Sounds like February in Chicago to me.

But my friend Ryan told me he “sucks” at playing that song and he just can’t suck on stage. It’s bad for business.

“But I came all the way from Chicago,” I yelled from the sixth row in San Diego.

“I know you did,” Ryan said, further explaining in detail his trouble with the guitar part, a set of tricky fingerings called “hammer-ons.” “But I just can’t get it right.”

There was silence again as Ryan flipped through the songbook on his music stand. I set aside my disappointment and yelled out again, “I still think you’re all right, man.”

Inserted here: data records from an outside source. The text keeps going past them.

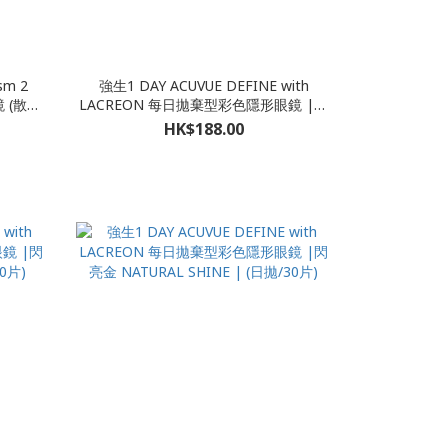
sm 2
強生1 DAY ACUVUE DEFINE with
 (散光/
LACREON 每日拋棄型彩色隱形眼鏡 |閃
在結帳時備
鑽銅 Radiant Chic | (日拋/30片)
HK$188.00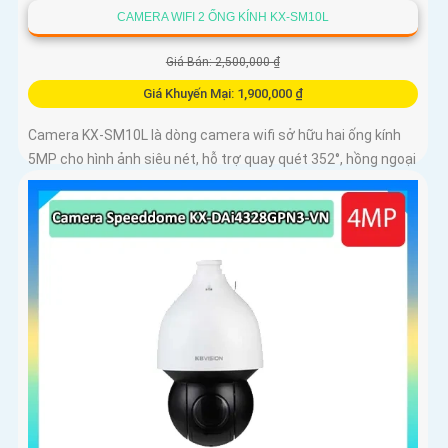
CAMERA WIFI 2 ỐNG KÍNH KX-SM10L
Giá Bán: 2,500,000 ₫
Giá Khuyến Mại: 1,900,000 ₫
Camera KX-SM10L là dòng camera wifi sở hữu hai ống kính
5MP cho hình ảnh siêu nét, hỗ trợ quay quét 352°, hồng ngoại
50m và đèn LED ánh sáng ấm lên đến 40m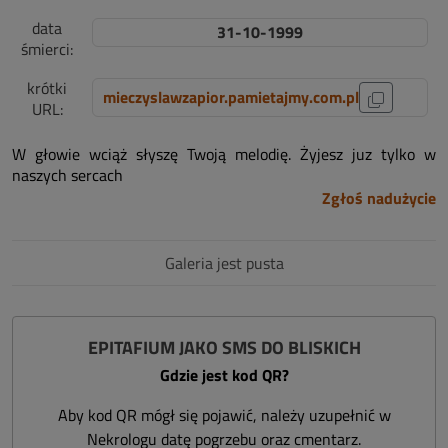
data
31-10-1999
śmierci:
krótki
mieczyslawzapior.pamietajmy.com.pl
URL:
W głowie wciąż słyszę Twoją melodię. Żyjesz juz tylko w
naszych sercach
Zgłoś nadużycie
Galeria jest pusta
EPITAFIUM JAKO SMS DO BLISKICH
Gdzie jest kod QR?
Aby kod QR mógł się pojawić, należy uzupełnić w
Nekrologu datę pogrzebu oraz cmentarz.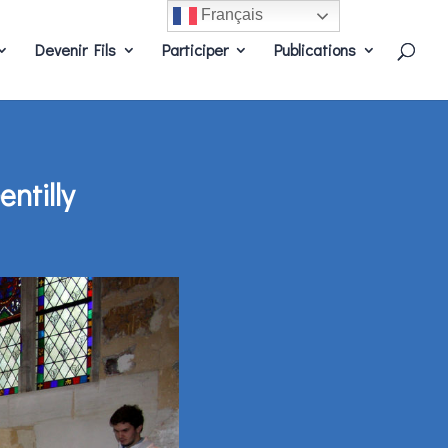
Français
Devenir Fils
Participer
Publications
ntilly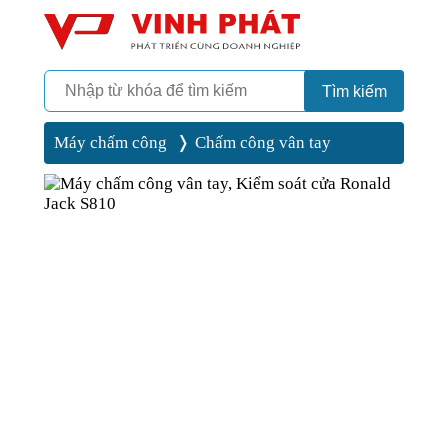
Camera
Vinh Phát Cần Thơ
Tìm kiếm
Máy chấm công
Chấm công vân tay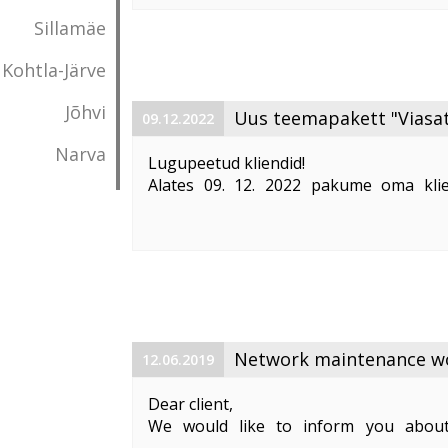
Vabandame võimalike ebameeldivust
Sillamäe
Kohtla-Järve
Jõhvi
Uus teemapakett "Viasat
09.12.2022
Narva
Lugupeetud kliendid!
Alates 09. 12. 2022 pakume oma klie
"Viasat World kanalid"
. Teemapaketi hi
Pakett sisaldab järgmisi Viasat World ka
Epic Drama HD
loogiline number ...
Network maintenance wor
12.06.2019
Dear client,
We would like to inform you about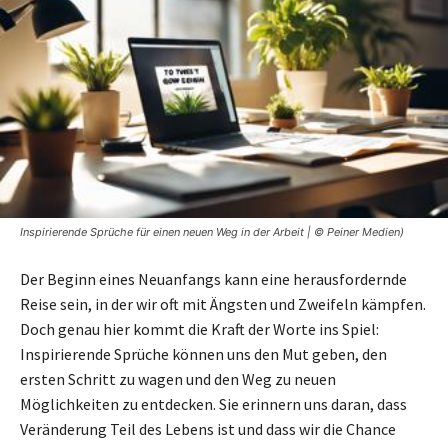
Inspirierende Sprüche für einen neuen Weg in der Arbeit | © Peiner Medien)
Der Beginn eines Neuanfangs kann eine herausfordernde
Reise sein, in der wir oft mit Ängsten und Zweifeln kämpfen.
Doch genau hier kommt die Kraft der Worte ins Spiel:
Inspirierende Sprüche können uns den Mut geben, den
ersten Schritt zu wagen und den Weg zu neuen
Möglichkeiten zu entdecken. Sie erinnern uns daran, dass
Veränderung Teil des Lebens ist und dass wir die Chance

It’s the kind of continued interruption often confused with heckling that might have set off Ryan on a tirade when he was younger, angrier and possibly more stoned, back when he’d leave an f-bomb-filled message on a rock critic’s voicemail in response to a snarky review.

Instead, Ryan replied calmly to my badgering, “I think you’re all right, too.”

See, that’s the kind of thing friends say to each other.

Of course, I haven’t had a chance to talk to my new friend since then for a variety of reasons. I’ve been pretty busy and, well, you know, Ryan’s been on the road — Big Sur, Napa Valley, Seattle, Paris, New York among his stops.

But I plan to see Ryan soon. He’s coming to Chicago to play the Cadillac Palace Theater on Dec. 11, just 10 days before winter.

And I’m hoping he’ll have practiced those hammer-ons and decide to give “Dear Chicago” a shot, you know, since we’re friends and all.